There are differences between those parts and they can be significant.
Because of it's RAM based architecture the GD variant for example needs a lot of time to start up.
It can also run on higher clock frequencies, and maybe with lower waitstate settings.
If you get the waitstates wrong, a part runs unreliably,(Possibly temperature dependent) or not at all.
One of the variants, I think the MM can run on 5V.
They may be functionally and pin compatible, but there may be differences in I/O drive strength, power consumption (in different modes) ADC noise / linearity and many other details. And those details may either be irrelevant to you, or completely break your project. There are devils lurking there.

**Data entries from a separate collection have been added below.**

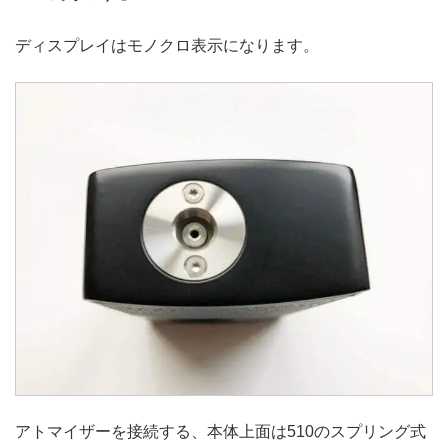
ディスプレイはモノクロ表示になります。
アトマイザーを接続する、本体上面は510のスプリング式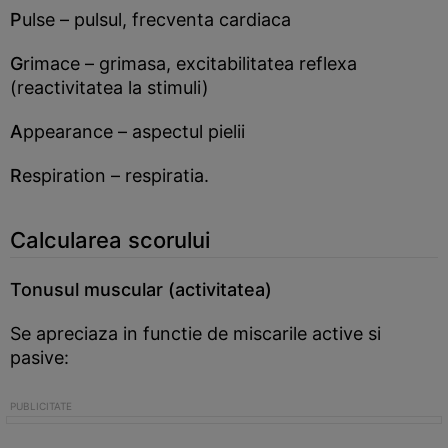
P
ulse – pulsul, frecventa cardiaca
G
rimace – grimasa, excitabilitatea reflexa
(reactivitatea la stimuli)
A
ppearance – aspectul pielii
R
espiration – respiratia.
Calcularea scorului
Tonusul muscular (activitatea)
Se apreciaza in functie de miscarile active si
pasive: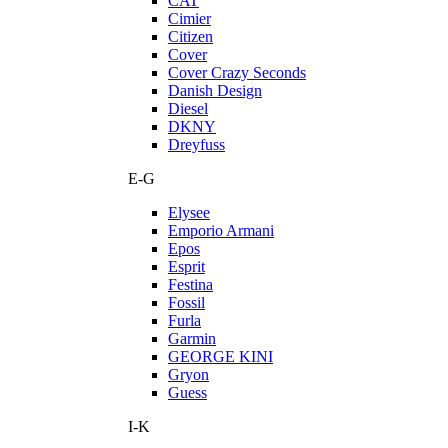
CAT
Cimier
Citizen
Cover
Cover Crazy Seconds
Danish Design
Diesel
DKNY
Dreyfuss
E-G
Elysee
Emporio Armani
Epos
Esprit
Festina
Fossil
Furla
Garmin
GEORGE KINI
Gryon
Guess
I-K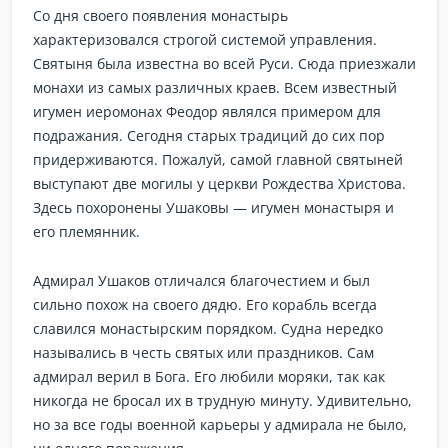
Со дня своего появления монастырь
характеризовался строгой системой управления.
Святыня была известна во всей Руси. Сюда приезжали
монахи из самых различных краев. Всем известный
игумен иеромонах Феодор являлся примером для
подражания. Сегодня старых традиций до сих пор
придерживаются. Пожалуй, самой главной святыней
выступают две могилы у церкви Рождества Христова.
Здесь похоронены Ушаковы — игумен монастыря и
его племянник.
Адмирал Ушаков отличался благочестием и был
сильно похож на своего дядю. Его корабль всегда
славился монастырским порядком. Судна нередко
назывались в честь святых или праздников. Сам
адмирал верил в Бога. Его любили моряки, так как
никогда не бросал их в трудную минуту. Удивительно,
но за все годы военной карьеры у адмирала не было,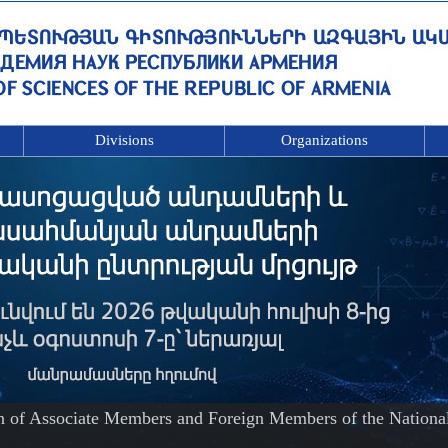
Divisions
Organizations
on of Associate Members and Foreign Members of the Nationa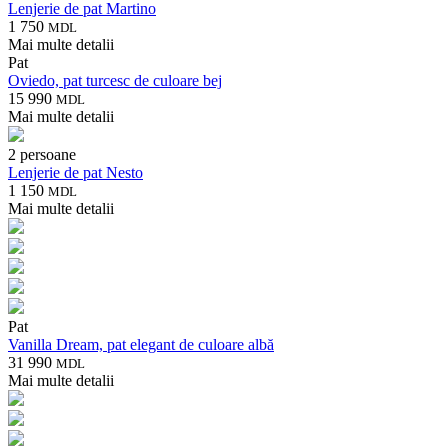
Lenjerie de pat Martino
1 750
MDL
Mai multe detalii
Pat
Oviedo, pat turcesc de culoare bej
15 990
MDL
Mai multe detalii
2 persoane
Lenjerie de pat Nesto
1 150
MDL
Mai multe detalii
Pat
Vanilla Dream, pat elegant de culoare albă
31 990
MDL
Mai multe detalii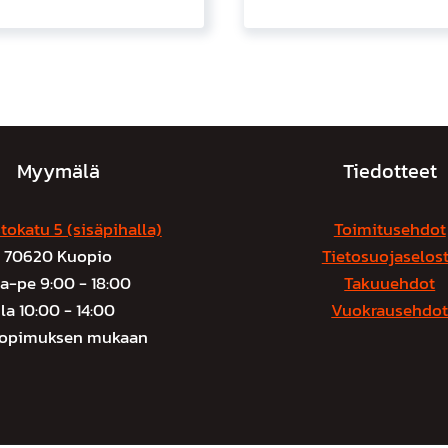
Myymälä
Tiedotteet
tokatu 5 (sisäpihalla)
Toimitusehdot
70620 Kuopio
Tietosuojaselos
a-pe 9:00 - 18:00
Takuuehdot
la 10:00 - 14:00
Vuokrausehdo
sopimuksen mukaan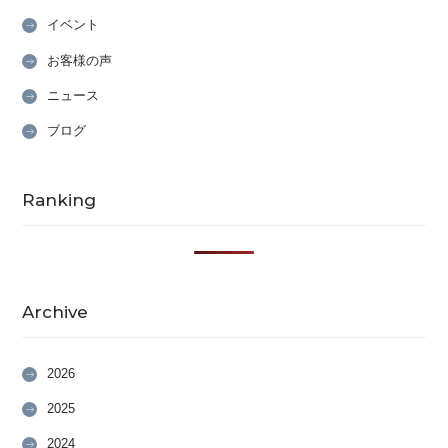
イベント
お客様の声
ニュース
ブログ
Ranking
Archive
2026
2025
2024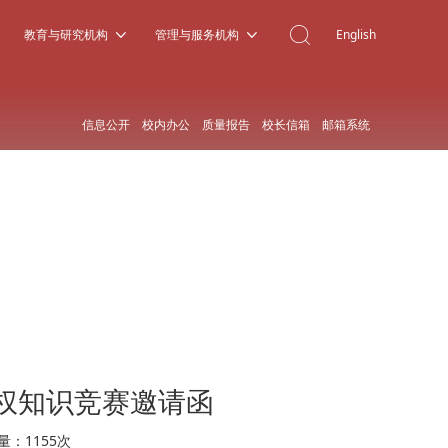
教育与研究机构
管理与服务机构
English
信息公开
校内办公
质量报告
校长信箱
邮箱系统
权知识竞赛邀请函
量：
1155
次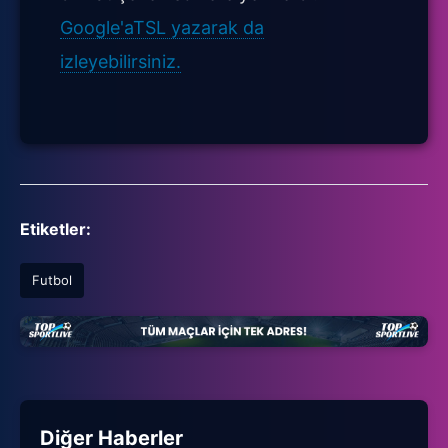
Google'aTSL yazarak da
izleyebilirsiniz.
Etiketler:
Futbol
Diğer Haberler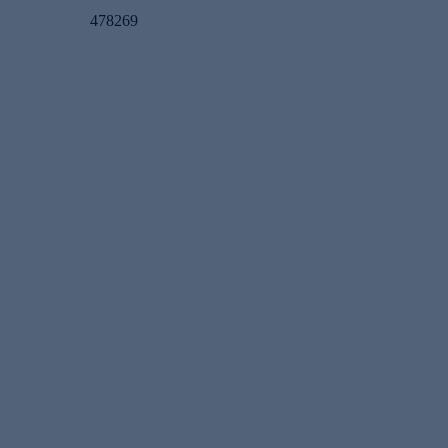
478269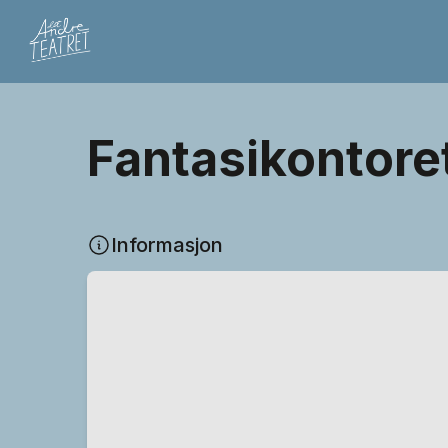
Fantasikontore
Informasjon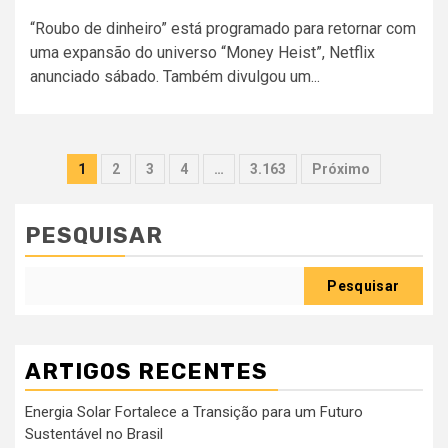
“Roubo de dinheiro” está programado para retornar com
uma expansão do universo “Money Heist”, Netflix
anunciado sábado. Também divulgou um...
Paginação
1
2
3
4
…
3.163
Próximo
dos
conteúdos
PESQUISAR
Pesquisar
ARTIGOS RECENTES
Energia Solar Fortalece a Transição para um Futuro
Sustentável no Brasil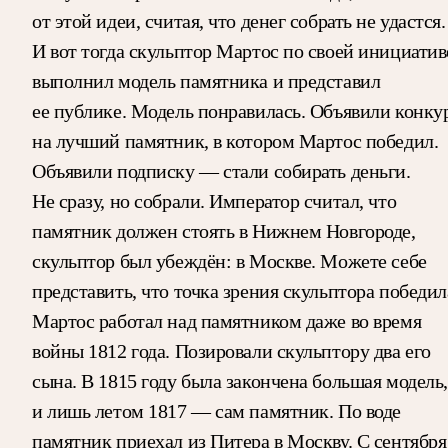
от этой идеи, считая, что денег собрать не удастся.
И вот тогда скульптор Мартос по своей инициатив
выполнил модель памятника и представил
ее публике. Модель понравилась. Объявили конку
на лучший памятник, в котором Мартос победил.
Объявили подписку — стали собирать деньги.
Не сразу, но собрали. Император считал, что
памятник должен стоять в Нижнем Новгороде,
скульптор был убеждён: в Москве. Можете себе
представить, что точка зрения скульптора победил
Мартос работал над памятником даже во время
войны 1812 года. Позировали скульптору два его
сына. В 1815 году была закончена большая модель,
и лишь летом 1817 — сам памятник. По воде
памятник приехал из Питера в Москву. С сентября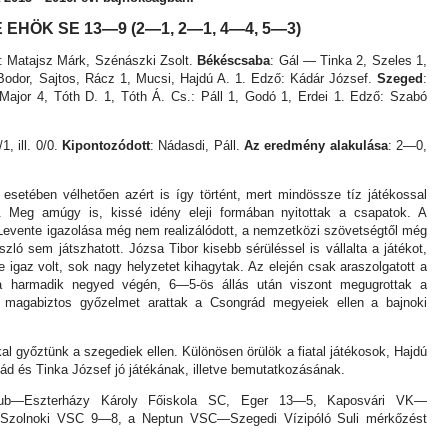
E EHÖK SE 13—9 (2—1, 2—1, 4—4, 5—3)
: Matajsz Márk, Szénászki Zsolt.
Békéscsaba
: Gál — Tinka 2, Szeles 1,
 Bodor, Sajtos, Rácz 1, Mucsi, Hajdú A. 1. Edző: Kádár József.
Szeged
:
jor 4, Tóth D. 1, Tóth Á. Cs.: Páll 1, Godó 1, Erdei 1. Edző: Szabó
/1, ill. 0/0.
Kipontozódott
: Nádasdi, Páll.
Az eredmény alakulása
: 2—0,
esetében vélhetően azért is így történt, mert mindössze tíz játékossal
l. Meg amúgy is, kissé idény eleji formában nyitottak a csapatok. A
evente igazolása még nem realizálódott, a nemzetközi szövetségtől még
ló sem játszhatott. Józsa Tibor kisebb sérüléssel is vállalta a játékot,
 igaz volt, sok nagy helyzetet kihagytak. Az elején csak araszolgatott a
 a harmadik negyed végén, 6—5-ös állás után viszont megugrottak a
ül magabiztos győzelmet arattak a Csongrád megyeiek ellen a bajnoki
kal győztünk a szegediek ellen. Különösen örülök a fiatal játékosok, Hajdú
ád és Tinka József jó játékának, illetve bemutatkozásának.
ub—Eszterházy Károly Főiskola SC, Eger 13—5, Kaposvári VK—
zolnoki VSC 9—8, a Neptun VSC—Szegedi Vízipóló Suli mérkőzést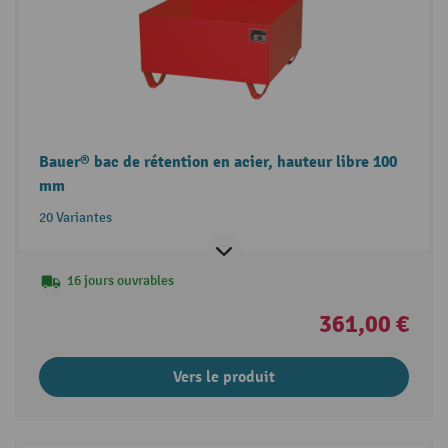
Bauer® bac de rétention en acier, hauteur libre 100
mm
20 Variantes
16 jours ouvrables
361,00 €
Vers le produit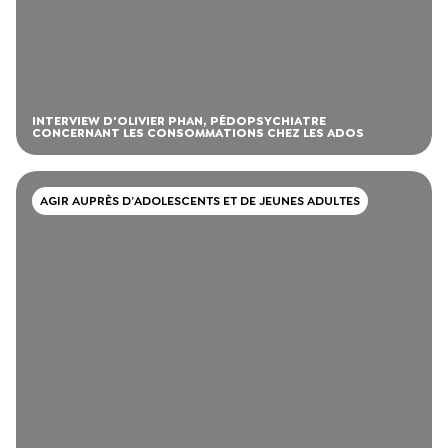
INTERVIEW D'OLIVIER PHAN, PÉDOPSYCHIATRE
CONCERNANT LES CONSOMMATIONS CHEZ LES ADOS
AGIR AUPRÈS D’ADOLESCENTS ET DE JEUNES ADULTES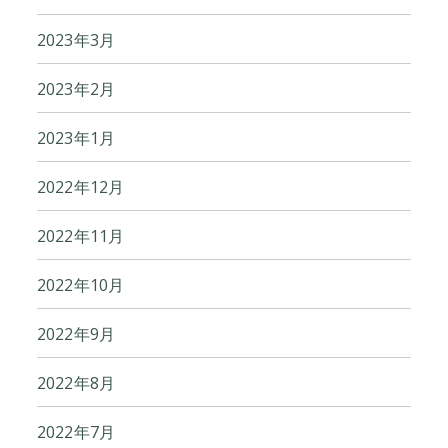
2023年3月
2023年2月
2023年1月
2022年12月
2022年11月
2022年10月
2022年9月
2022年8月
2022年7月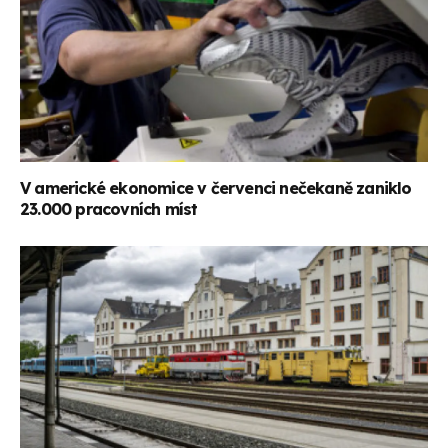
V americké ekonomice v červenci nečekaně zaniklo
23.000 pracovních míst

For a hand full of breadboard projects with "Blue pill" clones you can experiment a bit, but if you want to use batches of 1000+ there simply is no room for messing about and such decisions can not be taken lightly.
I have no interest with fiddling with the different variants, and therefore bought a batch of WeAct STM32F411 boards. They cost around EUR7 each, but higher clock frequency, genuine ARM parts, more RAM & FLASH, built in floating point, less hardware bugs (apparently the old STM32F103 has quite some), you can solder on a WS25Qxxx Flash chip for a few dimes and you give off a signal that you're willing to pay a bit more if you get decent quality parts.
If you buy GD, CKS, MM or whatever variants, that's up to you.
However, if you buy STM blue pills, and they turn out to be some other chip, then always give negative feedback and complain. There is simply no excuse whatever for it. Some of the "blue pills" do state which variant they use. I'm OK with that. You get what you buy.
Rebranding chips is nothing else but cheating, fraud and a blatant lie. Fiddlling with compiler settings and/or programmer ID's just to get a chip working is a waste of your own time, and their profit if you fall for it.
In my book, it's perfectly all right to punch them back in the face. Start a complaint procedure. Demand your money back because the parts are rebranded and not as ordered. Do this even if you know in advance that the chips are likely rebranded / fake. Make a sport out of it to try to get as many as you can for free because of their fraud of relabeling. Hit them in their wallet where it hurts and do it repeatedly until they stop these fraudulent practices.
Also, have a look at LCSC.com. They have the datasheets for all (or at least most of) the variants.
Even if you only use STM parts, the overall compatibility may make some details easier to understand if you read them in one of the other datasheets. Some variants have separate datasheets in English and Chinese, some are Chinese only, that's a simple immediate stop for me. Using any IC over the complexity of .. let's say a HX711 (which is sorta fun to play with) without an English datasheet is simply not acceptable for me.
I once spent half a day replacing individual chinese sentences and paragraphs in a .pdf with translated strings from some internet website. It's doable, and it works, but it is a huge effort, mostly because of the horrible way's .pdf files are formatted. The inventor of the .pdf format should have been shot 20 years ago.
(Ah well, maybe not that bad. It's not his fault that the .pdf format became a defacto standard and is being abused in horrible ways for which it was never intended.
It was designed as a format that could be sent to a printer, and to get back what you sent to the printer company exactly as you sent it. The format was never designed for distributing information such as datasheets, or reflowing on smallish E-readers and tablets).